Trotz dieser deutlichen demographischen wie wirtschaftlichen Überlegenheit, die die Deutschen nie ausgespielt haben - zu Recht, wie ich finde -, hat Paris seit der EU-Gründung einen teils offenen, teils verdeckten Anspruch erhoben, Einfluss auf die Deutschen zu nehmen. Ich habe bereits die Forderung Präsident Mitterrands erwähnt, der Einheit nur zuzustimmen, wenn Deutschland dafür die D-Mark opferte. Die geheimen Dokumente aus dem Auswärtigen Amt, die der Spiegel veröffentlicht hat, bestätigen nicht nur diese befremdliche Tatsache, sondern berichten sogar von einer Zusatzdrohung. »Unverblümt warnte Mitterrand damals die Bonner Regierung, sie könnte in Europa bald so isoliert dastehen wie 1913«, also vor Ausbruch des Ersten Weltkriegs. Wohl gemerkt, der Auslöser dieses kaum verhüllten Einschüchterungsversuchs waren der bevorstehende Mauerfall und die Erwartung, dass der unterdrückte
Teil Deutschlands endlich freie Selbstbestimmung erhalten sollte - sowie Frankreichs Herzensanliegen, endlich die D-Mark loszuwerden. Der Spiegel nannte diese von Erfolg gekrönte Drohung »einen der größten Triumphe in Mitterrands Amtszeit«.

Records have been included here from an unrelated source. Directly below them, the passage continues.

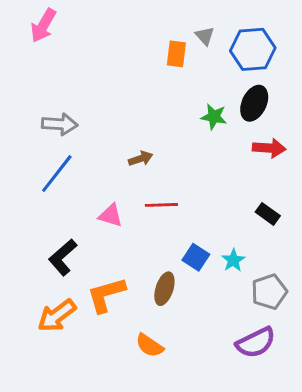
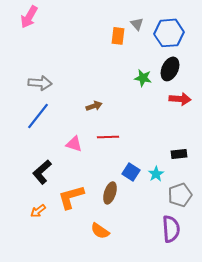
black rectangle: (268, 214) -> (179, 154), moved, turned -42
orange arrow: (57, 316) -> (38, 211), size x0.6
purple semicircle: (256, 343) -> (171, 229), turned -68

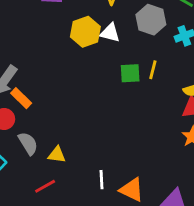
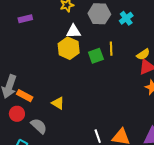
yellow hexagon: (85, 32) -> (69, 48), moved
yellow triangle: (57, 155) -> (58, 103), moved, turned 40

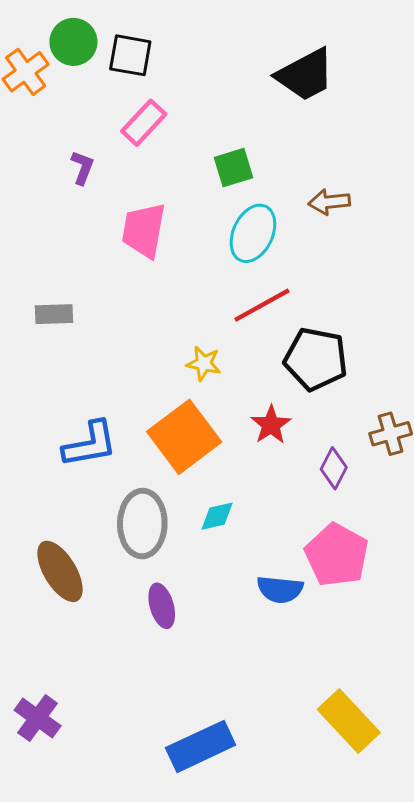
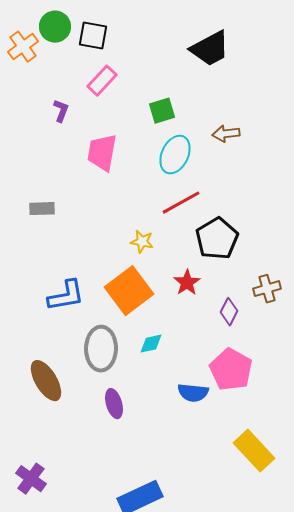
black pentagon: (316, 359) -> (217, 239), turned 30
yellow rectangle: (349, 721) -> (254, 451), moved

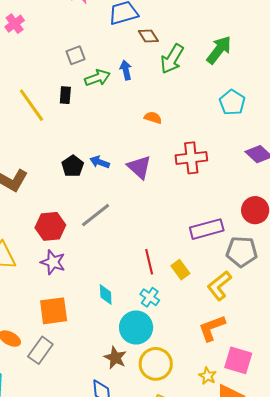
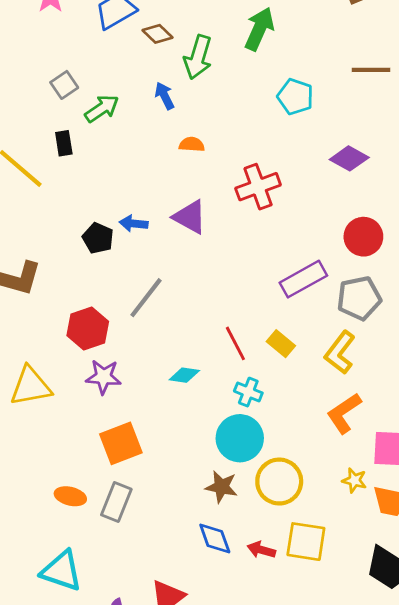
blue arrow: (126, 70) -> (165, 96), moved
cyan diamond: (106, 295) -> (184, 375), moved, turned -65

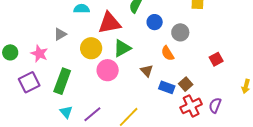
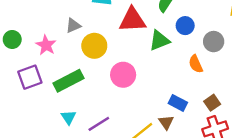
yellow circle: (91, 48) -> (94, 46), moved
green triangle: (122, 48) -> (159, 40), moved
brown triangle: (147, 71) -> (166, 122), moved
green rectangle: (62, 81) -> (69, 81), turned 35
blue rectangle: (167, 87) -> (178, 103), moved

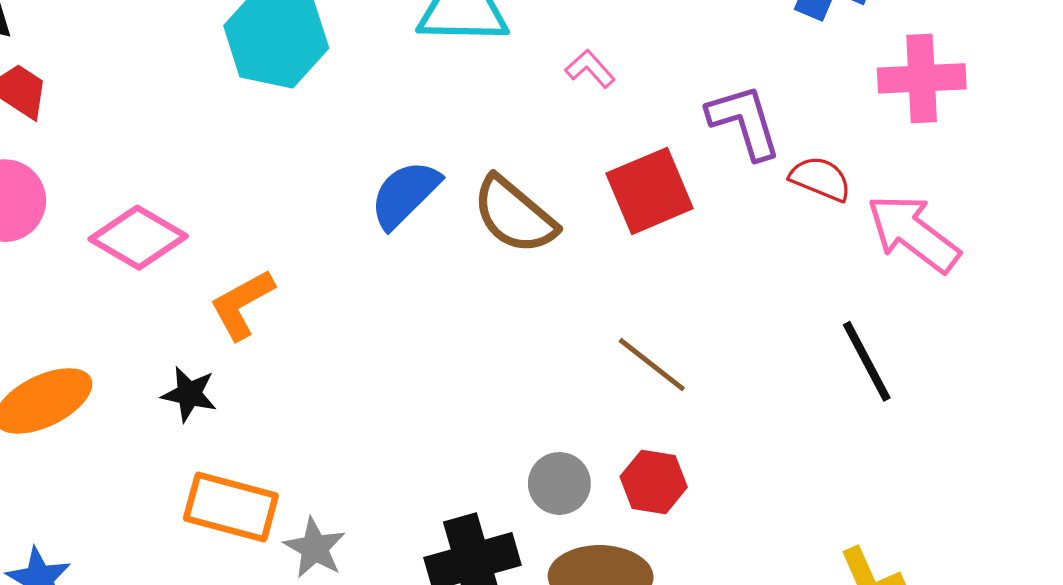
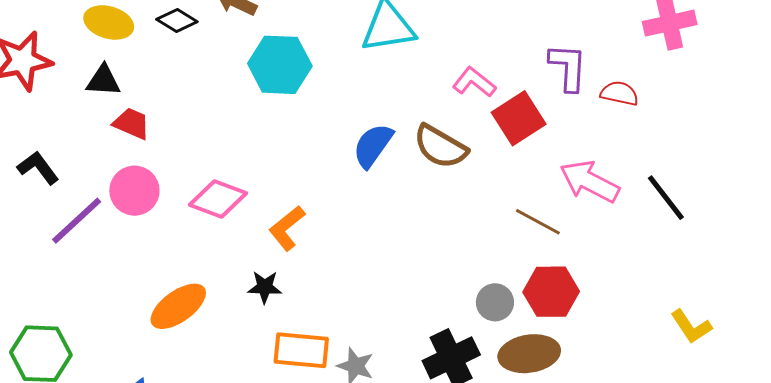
pink L-shape: (590, 69) -> (474, 82), moved, size x1.4
purple L-shape: (744, 122) -> (568, 67), turned 30
pink arrow: (913, 233) -> (590, 181), moved
red hexagon: (654, 482) -> (551, 292), size x1.4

Wenn ich von derlei Einflussnahmen berichte, bin ich mir allerdings bewusst, dass die meisten Franzosen sich in diesem Bild gar nicht wiedererkennen würden. »Wir sollen Druck auf die Deutschen ausgeübt haben?«, würden sie teils belustigt, teils entrüstet fragen. Und es stimmt ja auch, dass dies nicht einer permanenten politischen Strategie entspricht, sondern eher dem Wunsch folgt, eine Gleichheit unter Partnern herzustellen, die es in Wirklichkeit nicht gibt, und ebenso der verständlichen Hoffnung, aus dem stärkeren Partner möglichst viel herauszuholen.
Noch mehr erstaunen würde sie mein Vorschlag, die französische Wirtschaft nicht den nördlichen Euro-Ländern, sondern den südlichen zuzuordnen. Wie bereits im Vorwort angesprochen, sehe ich als einzigen Weg einer Rettung des Euro dessen Aufteilung in zwei Zonen, deren eine von Deutschland und deren andere von Frankreich angeführt wird. Natürlich bleibt die Tatsache bestehen, dass Frankreich in den Jahren vor der Euro-Einführung gleichsam »deutsche« Haushaltsdisziplin an den Tag legte und eine niedrige Inflationsrate erreichte, die teilweise unter der unseren lag, womit das Land die typischen ökonomischen Schwächen, zu denen zentralistische Staaten neigen, weitgehend abgelegt hatte.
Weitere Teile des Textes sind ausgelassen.